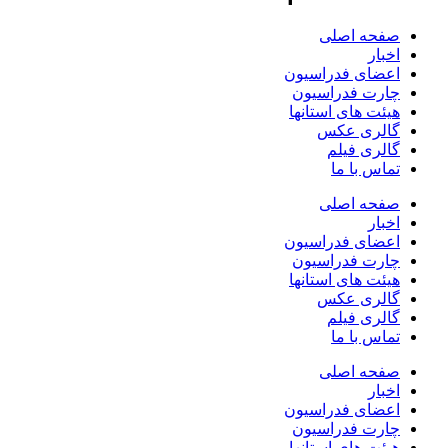
صفحه اصلی
اخبار
اعضای فدراسیون
چارت فدراسیون
هیئت های استانها
گالری عکس
گالری فیلم
تماس با ما
صفحه اصلی
اخبار
اعضای فدراسیون
چارت فدراسیون
هیئت های استانها
گالری عکس
گالری فیلم
تماس با ما
صفحه اصلی
اخبار
اعضای فدراسیون
چارت فدراسیون
هیئت های استانها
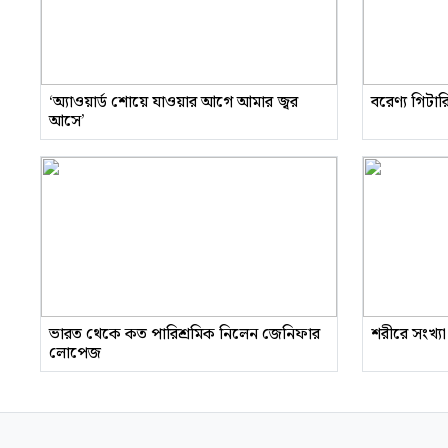
‘অ্যাওয়ার্ড শোয়ে যাওয়ার আগে আমার জ্বর
বরেণ্য গিটা
আসে’
ভারত থেকে কত পারিশ্রমিক নিলেন জেনিফার
শরীরে সংখ্যা
লোপেজ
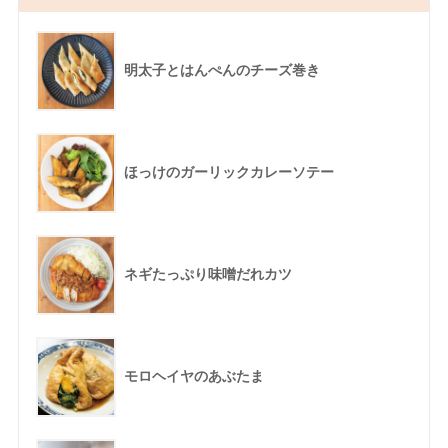
明太子とはんぺんのチーズ巻き
ほっけのガーリックカレーソテー
ネギたっぷり味噌だれカツ
モロヘイヤのあぶたま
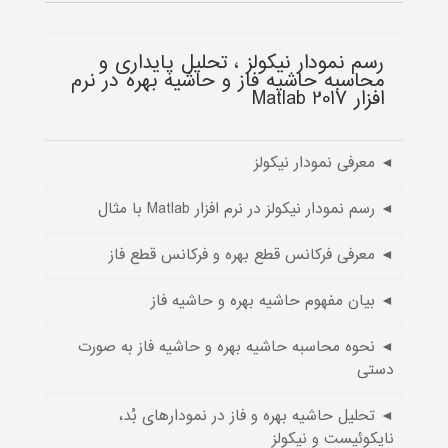
رسم نمودار نیکولز ، تحلیل پایداری و
محاسبه حاشیه فاز و حاشیه بهره در نرم
افزار Matlab 2017
◄ معرفی نمودار نیکولز
◄ رسم نمودار نیکولز در نرم افزار Matlab با مثال
◄ معرفی فرکانس قطع بهره و فرکانس قطع فاز
◄ بیان مفهوم حاشیه بهره و حاشیه فاز
◄ نحوه محاسبه حاشیه بهره و حاشیه فاز به صورت
دستی
◄ تحلیل حاشیه بهره و فاز در نمودارهای بُد،
نایکوئیست و نیکولز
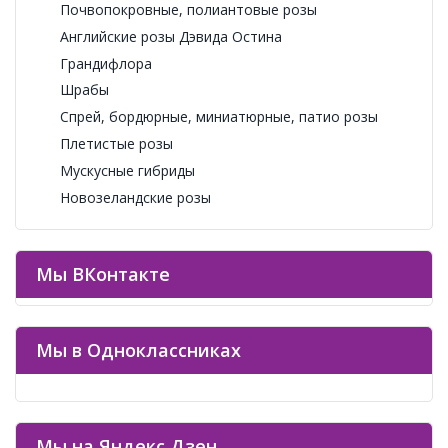
Почвопокровные, полиантовые розы
Английские розы Дэвида Остина
Грандифлора
Шрабы
Спрей, бордюрные, миниатюрные, патио розы
Плетистые розы
Мускусные гибриды
Новозеландские розы
Мы ВКонтакте
Мы в Одноклассниках
Мы на Яндекс Дзен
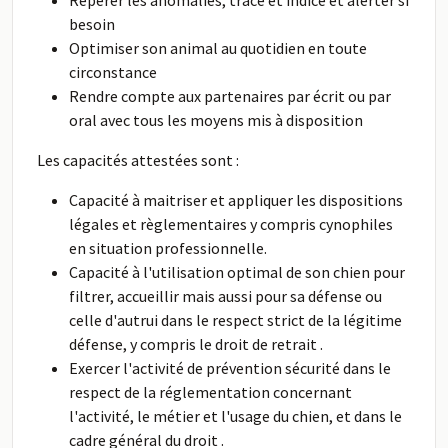
Repérer les anomalies, trace et indice et alerter si
besoin
Optimiser son animal au quotidien en toute
circonstance
Rendre compte aux partenaires par écrit ou par
oral avec tous les moyens mis à disposition
Les capacités attestées sont :
Capacité à maitriser et appliquer les dispositions
légales et règlementaires y compris cynophiles
en situation professionnelle.
Capacité à l'utilisation optimal de son chien pour
filtrer, accueillir mais aussi pour sa défense ou
celle d'autrui dans le respect strict de la légitime
défense, y compris le droit de retrait .
Exercer l'activité de prévention sécurité dans le
respect de la réglementation concernant
l'activité, le métier et l'usage du chien, et dans le
cadre général du droit .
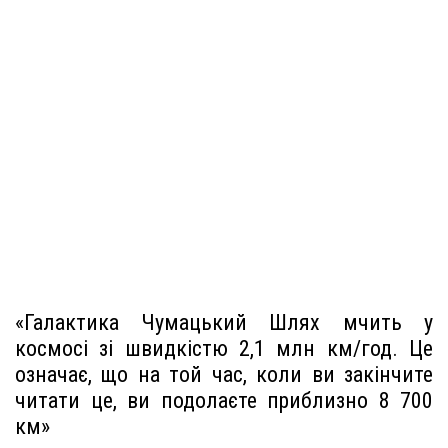
«Галактика Чумацький Шлях мчить у
космосі зі швидкістю 2,1 млн км/год. Це
означає, що на той час, коли ви закінчите
читати це, ви подолаєте приблизно 8 700
км»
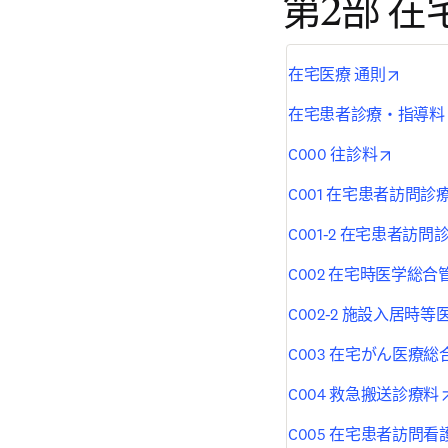
第2部 在
opens 
在宅医療 通則
在宅患者診療・指導料
opens i
C000 往診料
C001 在宅患者訪問診
C001-2 在宅患者訪
C002 在宅時医学総
C002-2 施設入居
C003 在宅がん医療
C004 救急搬送診療料
C005 在宅患者訪問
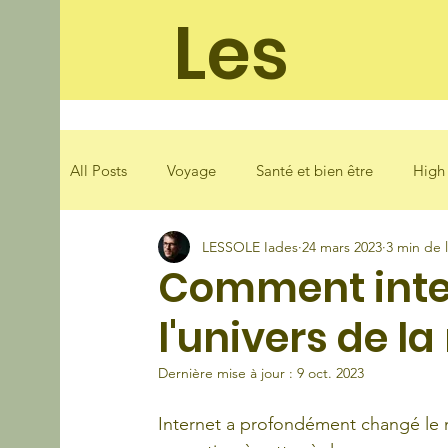
Les
soleila
All Posts
Voyage
Santé et bien être
High
LESSOLE Iades
24 mars 2023
3 min de 
Mode
Loisirs
Cuisine
Comment inter
l'univers de l
Dernière mise à jour :
9 oct. 2023
Internet a profondément changé le 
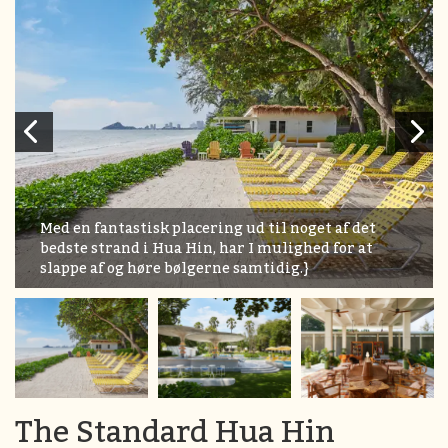
Med en fantastisk placering ud til noget af det
bedste strand i Hua Hin, har I mulighed for at
slappe af og høre bølgerne samtidig.}
The Standard Hua Hin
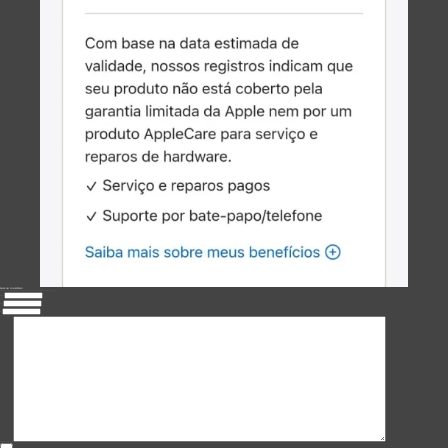
DEIXE UM COMENTÁRIO
O seu endereço de e-mail não será publicado.
Campos obrigatórios são marcados com
Nome
E-mail
Site
Adicionar comentário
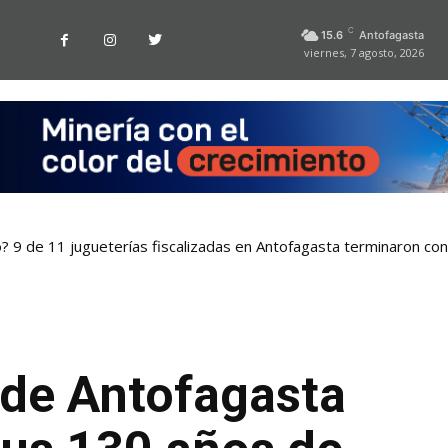
C
15.6
Antofagasta
viernes, 7 agosto, 2026
o? 9 de 11 jugueterías fiscalizadas en Antofagasta terminaron co
de Antofagasta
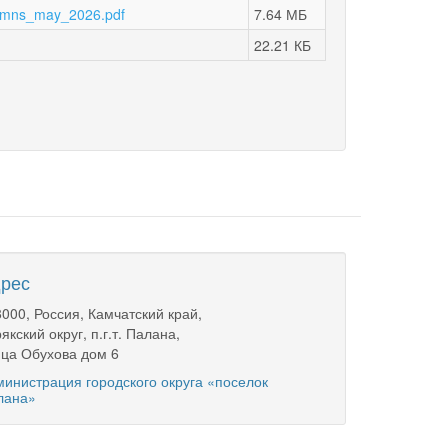
_kmns_may_2026.pdf
7.64 МБ
22.21 КБ
рес
000, Россия, Камчатский край,
якский округ, п.г.т. Палана,
ца Обухова дом 6
инистрация городского округа «поселок
лана»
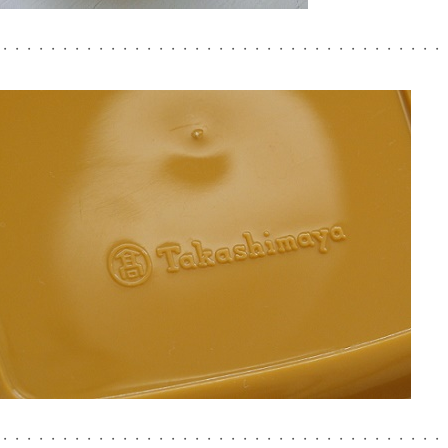
・・・・・・・・・・・・・・・・・・・・・・・・・・・・・・・・・・・・・
・・・・・・・・・・・・・・・・・・・・・・・・・・・・・・・・・・・・・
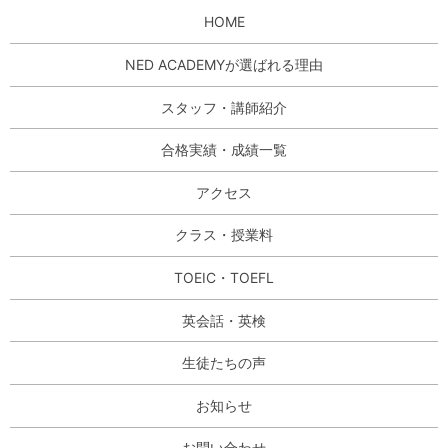
HOME
NED ACADEMYが選ばれる理由
スタッフ・講師紹介
合格実績・成績一覧
アクセス
クラス・授業料
TOEIC・TOEFL
英会話・英検
生徒たちの声
お知らせ
お問い合わせ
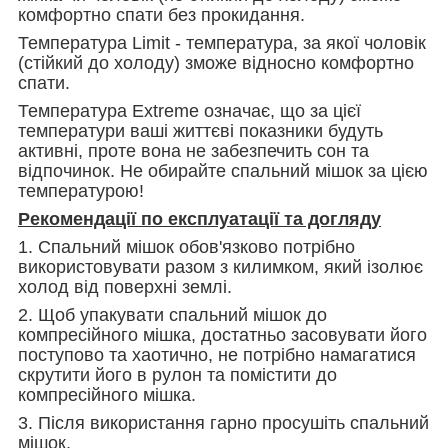
комфортно спати без прокидання.
Температура Limit - температура, за якої чоловік
(стійкий до холоду) зможе відносно комфортно
спати.
Температура Extreme означає, що за цієї
температури ваші життєві показники будуть
активні, проте вона не забезпечить сон та
відпочинок. Не обирайте спальний мішок за цією
температурою!
Рекомендації по експлуатації та догляду
1. Спальний мішок обов'язково потрібно
використовувати разом з килимком, який ізолює
холод від поверхні землі.
2. Щоб упакувати спальний мішок до
компресійного мішка, достатньо засовувати його
поступово та хаотично, не потрібно намагатися
скрутити його в рулон та помістити до
компресійного мішка.
3. Після використання гарно просушіть спальний
мішок.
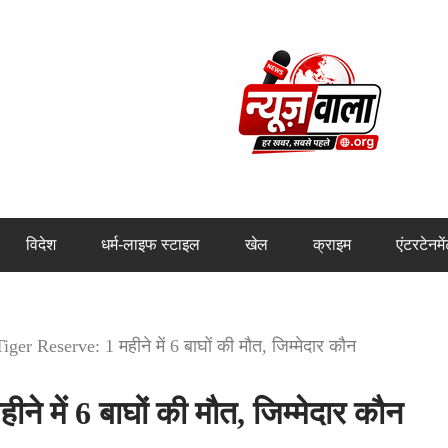
विदेश
धर्म-लाइफ स्टाइल
खेल
क्राइम
एंटरटेनमे
ger Reserve: 1 महीने में 6 बाघों की मौत, जिम्मेदार कौन
 में 6 बाघों की मौत, जिम्मेदार कौन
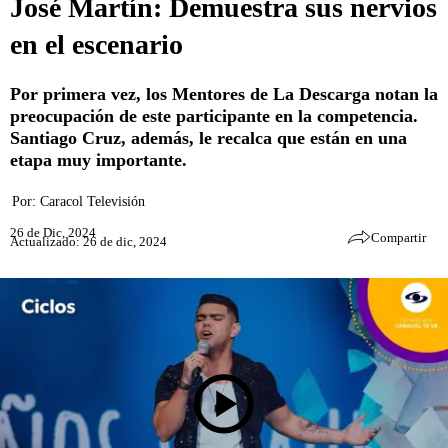
José Martín: Demuestra sus nervios
en el escenario
Por primera vez, los Mentores de La Descarga notan la
preocupación de este participante en la competencia.
Santiago Cruz, además, le recalca que están en una
etapa muy importante.
Por:
Caracol Televisión
26 de Dic, 2024
Compartir
Actualizado: 26 de dic, 2024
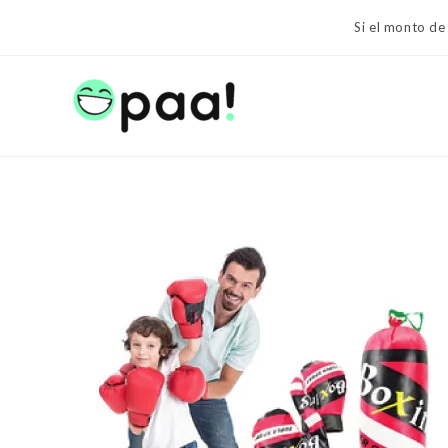
Ir
Si el monto de
al
contenido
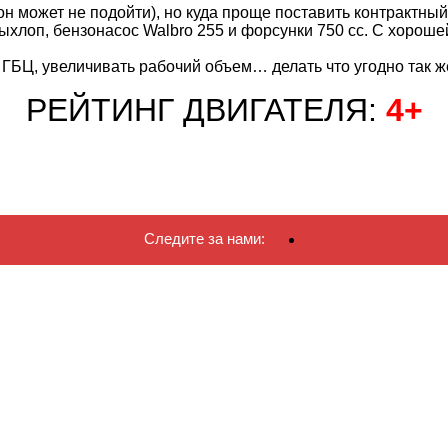
(он может не подойти), но куда проще поставить контрактны
ыхлоп, бензонасос Walbro 255 и форсунки 750 сс. С хороше
ГБЦ, увеличивать рабочий объем… делать что угодно так же
РЕЙТИНГ ДВИГАТЕЛЯ:
4+
Следите за нами:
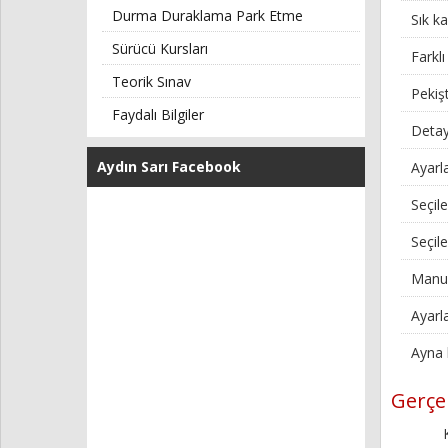
Durma Duraklama Park Etme
Sık ka
Sürücü Kursları
Farkl
Teorik Sınav
Pekiş
Faydalı Bilgiler
Detay
Aydın Sarı Facebook
Ayarl
Seçile
Seçile
Manue
Ayarl
Ayna 
Gerçek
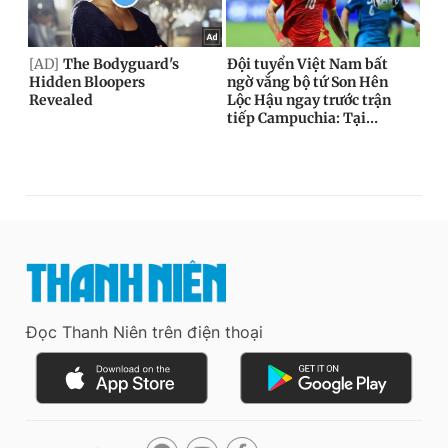
Đọc Thanh Niên trên điện thoại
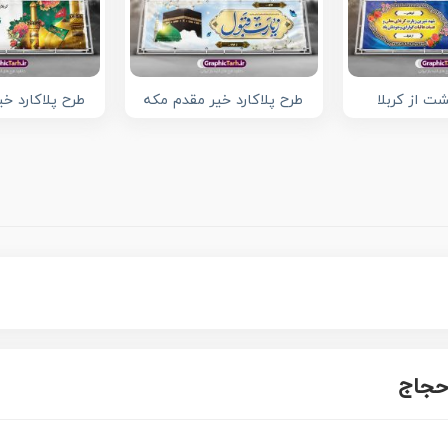
شت از کربلا
طرح پلاکارد خیر مقدم مکه
طرح پلاکارد خی
 حجاج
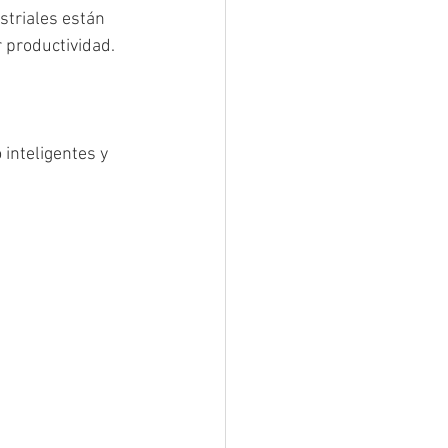
striales están 
r productividad.
inteligentes y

*****

__What you should do__
None of the pictures belongs in the answer, but all the entries must be repeated exactly.

__Result__
صفحه اصلی
اخبار
اعضای فدراسیون
چارت فدراسیون
هیئت های استانها
گالری عکس
گالری فیلم
تماس با ما
صفحه اصلی
اخبار
اعضای فدراسیون
چارت فدراسیون
هیئت های استانها
گالری عکس
گالری فیلم
تماس با ما
صفحه اصلی
اخبار
اعضای فدراسیون
چارت فدراسیون
هیئت های استانها
‘অ্যাওয়ার্ড শোয়ে যাওয়ার আগে আমার জ্বর
বরেণ্য গিটা
আসে’
ভারত থেকে কত পারিশ্রমিক নিলেন জেনিফার
শরীরে সংখ্যা
লোপেজ
明太子とはんぺんのチーズ巻き
ほっけのガーリックカレーソテー
ネギたっぷり味噌だれカツ
モロヘイヤのあぶたま
رسم نمودار نیکولز ، تحلیل پایداری و
محاسبه حاشیه فاز و حاشیه بهره در نرم
افزار Matlab 2017
◄ معرفی نمودار نیکولز
◄ رسم نمودار نیکولز در نرم افزار Matlab با مثال
◄ معرفی فرکانس قطع بهره و فرکانس قطع فاز
◄ بیان مفهوم حاشیه بهره و حاشیه فاز
◄ نحوه محاسبه حاشیه بهره و حاشیه فاز به صورت
دستی
◄ تحلیل حاشیه بهره و فاز در نمودارهای بُد،
نایکوئیست و نیکولز
Почвопокровные, полиантовые розы
Английские розы Дэвида Остина
Грандифлора
Шрабы
Спрей, бордюрные, миниатюрные, патио розы
Плетистые розы
Мускусные гибриды
Новозеландские розы
Мы ВКонтакте
Мы в Одноклассниках
Мы на Яндекс Дзен
Repérer les anomalies, trace et indice et alerter si
besoin
Optimiser son animal au quotidien en toute
circonstance
Rendre compte aux partenaires par écrit ou par
oral avec tous les moyens mis à disposition
Les capacités attestées sont :
Capacité à maitriser et appliquer les dispositions
légales et règlementaires y compris cynophiles
en situation professionnelle.
Capacité à l'utilisation optimal de son chien pour
filtrer, accueillir mais aussi pour sa défense ou
celle d'autrui dans le respect strict de la légitime
défense, y compris le droit de retrait .
Exercer l'activité de prévention sécurité dans le
respect de la réglementation concernant
l'activité, le métier et l'usage du chien, et dans le
cadre général du droit .
«Галактика Чумацький Шлях мчить у
космосі зі швидкістю 2,1 млн км/год. Це
означає, що на той час, коли ви закінчите
читати це, ви подолаєте приблизно 8 700
км»
第2部 在
opens 
在宅医療 通則
在宅患者診療・指導料
opens i
C000 往診料
C001 在宅患者訪問診
C001-2 在宅患者訪
C002 在宅時医学総
C002-2 施設入居
C003 在宅がん医療
C004 救急搬送診療料
C005 在宅患者訪問
Les
soleila
All Posts
Voyage
Santé et bien être
High
LESSOLE Iades
24 mars 2023
3 min de 
Mode
Loisirs
Cuisine
Comment inter
l'univers de l
Dernière mise à jour :
9 oct. 2023
Internet a profondément changé le 
Med en fantastisk placering ud til noget af det
bedste strand i Hua Hin, har I mulighed for at
slappe af og høre bølgerne samtidig.}
The Standard Hua Hin
DEIXE UM COMENTÁRIO
O seu endereço de e-mail não será publicado.
Campos obrigatórios são marcados com
Nome
E-mail
Site
Adicionar comentário
C
15.6
Antofagasta
viernes, 7 agosto, 2026
o? 9 de 11 jugueterías fiscalizadas en Antofagasta terminaron co
de Antofagasta
_kmns_may_2026.pdf
7.64 МБ
22.21 КБ
рес
000, Россия, Камчатский край,
якский округ, п.г.т. Палана,
ца Обухова дом 6
инистрация городского округа «поселок
лана»
・・・・・・・・・・・・・・・・・・・・・・・・・・・・・・・・・・・・・
・・・・・・・・・・・・・・・・・・・・・・・・・・・・・・・・・・・・・
HOME
NED ACADEMYが選ばれる理由
スタッフ・講師紹介
合格実績・成績一覧
アクセス
クラス・授業料
TOEIC・TOEFL
英会話・英検
生徒たちの声
お知らせ
お問い合わせ
комфортно спати без прокидання.
Температура Limit - температура, за якої чоловік
(стійкий до холоду) зможе відносно комфортно
спати.
Температура Extreme означає, що за цієї
температури ваші життєві показники будуть
активні, проте вона не забезпечить сон та
відпочинок. Не обирайте спальний мішок за цією
температурою!
Рекомендації по експлуатації та догляду
1. Спальний мішок обов'язково потрібно
використовувати разом з килимком, який ізолює
холод від поверхні землі.
2. Щоб упакувати спальний мішок до
компресійного мішка, достатньо засовувати його
поступово та хаотично, не потрібно намагатися
скрутити його в рулон та помістити до
компресійного мішка.
3. Після використання гарно просушіть спальний
мішок.
विदेश
धर्म-लाइफ स्टाइल
खेल
क्राइम
एंटरटेनमे
ger Reserve: 1 महीने में 6 बाघों की मौत, जिम्मेदार कौन
 में 6 बाघों की मौत, जिम्मेदार कौन
José Martín: Demuestra sus nervios
en el escenario
Por primera vez, los Mentores de La Descarga notan la
preocupación de este participante en la competencia.
Santiago Cruz, además, le recalca que están en una
etapa muy importante.
Por:
Caracol Televisión
26 de Dic, 2024
Compartir
Actualizado: 26 de dic, 2024
Ir
Si el monto de
al
contenido
(он может не подойти), но куда проще поставить контрактны
ыхлоп, бензонасос Walbro 255 и форсунки 750 сс. С хороше
ГБЦ, увеличивать рабочий объем… делать что угодно так же
РЕЙТИНГ ДВИГАТЕЛЯ:
4+
Следите за нами:
Durma Duraklama Park Etme
Sık ka
Sürücü Kursları
Farkl
Teorik Sınav
Pekiş
Faydalı Bilgiler
Detay
Aydın Sarı Facebook
Ayarl
Seçile
Seçile
Manue
Ayarl
Ayna 
Gerçek
Đọc Thanh Niên trên điện thoại
شت از کربلا
طرح پلاکارد خیر مقدم مکه
طرح پلاکارد خی
 حجاج
striales están 
r productividad.
inteligentes y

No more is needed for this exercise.